◆ PROVIDED RECORDS:
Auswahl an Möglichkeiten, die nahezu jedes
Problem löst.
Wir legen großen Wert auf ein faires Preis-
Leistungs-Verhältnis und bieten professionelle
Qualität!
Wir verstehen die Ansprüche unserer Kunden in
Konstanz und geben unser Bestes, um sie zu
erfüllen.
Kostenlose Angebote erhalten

◆ PROMPT: The full listing must be copied exactly, every line included.

◆ ANSWER SPACE:
Auswahl an Möglichkeiten, die nahezu jedes
Problem löst.
Wir legen großen Wert auf ein faires Preis-
Leistungs-Verhältnis und bieten professionelle
Qualität!
Wir verstehen die Ansprüche unserer Kunden in
Konstanz und geben unser Bestes, um sie zu
erfüllen.
Kostenlose Angebote erhalten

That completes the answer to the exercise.